#!/usr/bin/env bash
# =============================================================================
# gardener-run.sh — Cron wrapper: gardener execution via Claude + formula
#
# Runs 4x/day (or on-demand). Guards against concurrent runs and low memory.
# Creates a tmux session with Claude (sonnet) reading formulas/run-gardener.toml.
# No action issues — the gardener is a nervous system component, not work (AD-001).
#
# Usage:
#   gardener-run.sh [projects/disinto.toml]   # project config (default: disinto)
#
# Cron: 0 0,6,12,18 * * * cd /home/debian/dark-factory && bash gardener/gardener-run.sh projects/disinto.toml
# =============================================================================
set -euo pipefail

SCRIPT_DIR="$(cd "$(dirname "$0")" && pwd)"
FACTORY_ROOT="$(dirname "$SCRIPT_DIR")"

# Accept project config from argument; default to disinto
export PROJECT_TOML="${1:-$FACTORY_ROOT/projects/disinto.toml}"
# shellcheck source=../lib/env.sh
source "$FACTORY_ROOT/lib/env.sh"
# shellcheck source=../lib/agent-session.sh
source "$FACTORY_ROOT/lib/agent-session.sh"
# shellcheck source=../lib/formula-session.sh
source "$FACTORY_ROOT/lib/formula-session.sh"
# shellcheck source=../lib/ci-helpers.sh
source "$FACTORY_ROOT/lib/ci-helpers.sh"

LOG_FILE="$SCRIPT_DIR/gardener.log"
# shellcheck disable=SC2034  # consumed by run_formula_and_monitor
SESSION_NAME="gardener-${PROJECT_NAME}"
PHASE_FILE="/tmp/gardener-session-${PROJECT_NAME}.phase"

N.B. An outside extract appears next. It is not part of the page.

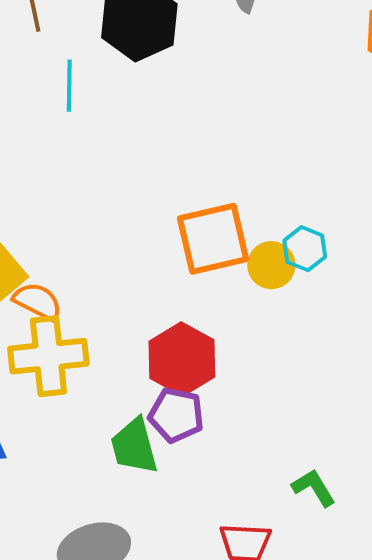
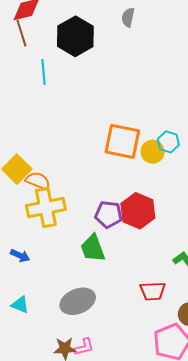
orange square: (213, 239) -> (122, 141), turned 30
red hexagon: (182, 359) -> (138, 211), moved
purple pentagon: (176, 415) -> (109, 214), moved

# shellcheck disable=SC2034  # read by monitor_phase_loop in lib/agent-session.sh
PHASE_POLL_INTERVAL=15

SCRATCH_FILE="/tmp/gardener-${PROJECT_NAME}-scratch.md"
RESULT_FILE="/tmp/gardener-result-${PROJECT_NAME}.txt"
GARDENER_PR_FILE="/tmp/gardener-pr-${PROJECT_NAME}.txt"

# Merge-through state (used by _gardener_on_phase_change callback)
_GARDENER_PR=""
_GARDENER_MERGE_START=0
_GARDENER_MERGE_TIMEOUT=1800  # 30 min
_GARDENER_CI_FIX_COUNT=0
_GARDENER_REVIEW_ROUND=0
_GARDENER_CRASH_COUNT=0

log() { echo "[$(date -u +%Y-%m-%dT%H:%M:%S)Z] $*" >> "$LOG_FILE"; }

# ── Guards ────────────────────────────────────────────────────────────────
acquire_cron_lock "/tmp/gardener-run.lock"
check_memory 2000

log "--- Gardener run start ---"

# ── Consume escalation replies ────────────────────────────────────────────
consume_escalation_reply "gardener"

# ── Load formula + context ───────────────────────────────────────────────
load_formula "$FACTORY_ROOT/formulas/run-gardener.toml"
build_context_block AGENTS.md

# ── Read scratch file (compaction survival) ───────────────────────────────
SCRATCH_CONTEXT=$(read_scratch_context "$SCRATCH_FILE")
SCRATCH_INSTRUCTION=$(build_scratch_instruction "$SCRATCH_FILE")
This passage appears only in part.